What a Waste of $60!
…but was it really? I mean, did the lead editor of DQYDJ really pay $60 to prevent $3.50 in apple juice from becoming a big thing? Well, I did, but since we’ve been rambing to your guys about the lottery and gambling in the last few weeks, let’s discuss the expected value of my ticket.
A brief note, California pays Mega Millions prizes on a pari-mutuel basis, so their prizes depend on ticket sales. The main result of this? Slightly different expected values. Since 9 out of 10 Americans don’t live in California (and 100% of non-Americans), I will calculate the odds based on the official published values of the drawing.
Naively, you might say that I had a positive expected value. In the Mega Millions, there are 5 mutually exclusive regular numbers from 1 to 56 and a ‘MEGA’ number from 1 to 46. The odds of a correct choice works out to 1 in 175,711,536 times my 60 tickets to win $462,000,000… or $2.63 cents in expected value per $1 ticket. Even factoring in tax, which I’m going to estimate at 45% for most of the country after a big win, and each ticket would still have an expected value of $1.44 based on the main prize alone.
Of course, that isn’t the case. First, a positive – there are a number of fixed prized (for non-Californians, but the prizes were similar in CA) from $250,000 down to two. To find the expected value, divide the prize by the odds (1 in x). I get 18.189 cents per ticket in added EV, which becomes 10 cents after I apply the 45% tax rate (you might argue that the smaller prizes might not cause someone to pay the higher tax – maybe so. Feel free to respin it, but the numbers will be close.)
So, With an EV of $1.54, Did You Buy $92.40 With Your $60?
Not quite, pals, but thanks for assuming my buy was completely rational! From all I can tell, Mrs. DQYDJ and I weren’t the only people to buy tickets for the March 30 drawing. In fact, $1.46 billion of tickets were estimated (can’t find any newer numbers).

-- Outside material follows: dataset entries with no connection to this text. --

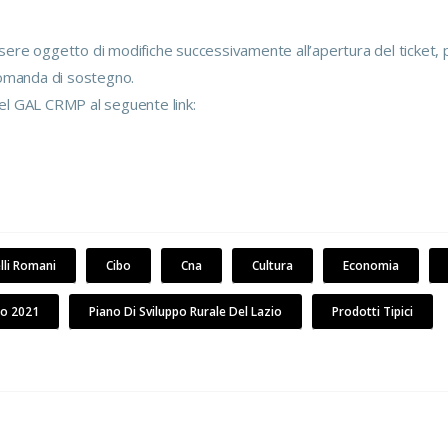
essere oggetto di modifiche successivamente all’apertura del ticket,
domanda di sostegno.
el GAL CRMP al seguente link:
lli Romani
Cibo
Cna
Cultura
Economia
no 2021
Piano Di Sviluppo Rurale Del Lazio
Prodotti Tipici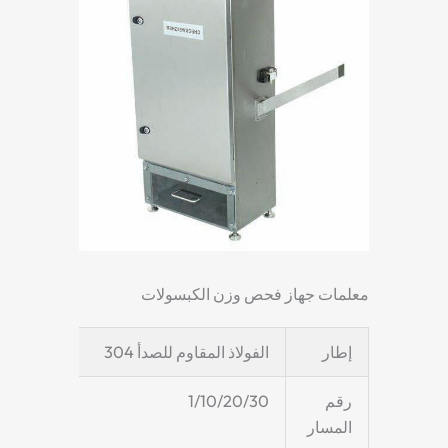
معلمات جهاز فحص وزن الكبسولات
إطار
الفولاذ المقاوم للصدأ 304
رقم
1/10/20/30
المسار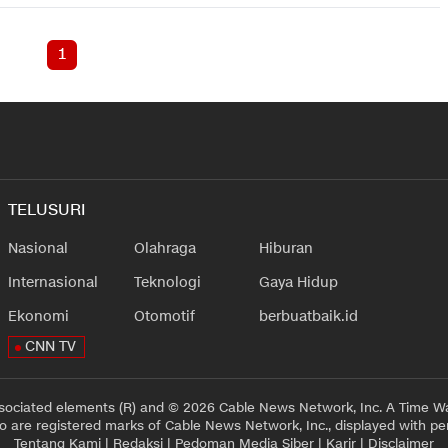
1
TELUSURI
Nasional
Olahraga
Hiburan
Internasional
Teknologi
Gaya Hidup
Ekonomi
Otomotif
berbuatbaik.id
CNN TV
sociated elements (R) and © 2026 Cable News Network, Inc. A Time Wa
 are registered marks of Cable News Network, Inc., displayed with pe
Tentang Kami
|
Redaksi
|
Pedoman Media Siber
|
Karir
|
Disclaimer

One site dedicated to calculating the odds of lottery winnings suggests using a poisson distribution and assuming a random distribution of tickets – which is close enough for our purposes (for a discussion of why this won’t work with manual picks, see this article explaining the effect of manual lottery picks). This makes our input to the poisson, our mean value = 1.46B/175,711,536, or 8.309073116292148. (For the more wonkish out there, as the mean value to poisson rises it begins to approach a binomial distribution).
Working out the Poisson for 0 through 16, we find that the expected value of the jackpot is just $64,709,583.27, a far cry from $462,000,000 (the most common outcome, at 13.9% would have been an 8 way tie. In real life, it looks like there were 3 winners, which had odds of 2.35%. By the way, there was a .246% chance of no winners!).
OK, Fess Up. How Much Money Did You Waste?
$64,709,583.27 after that 45% tax? $35,590,270.80. Your actual EV based upon the grand prize was 20.255 cents. Add back that 10 cents for the smaller prizes, and every dollar you spent on the lottery bought you just 30.255 cents in expected value.
Our little adventure in lottery ticket buying cost us $60 x (1-.30255) = $41.85.
So yeah, $41.85 over a little spilled juice. Whoops…
Are my assumptions fair? Did you buy any tickets for the Mega Millions? Have you ever obsessively calculated the expected value of a ticket like I just did?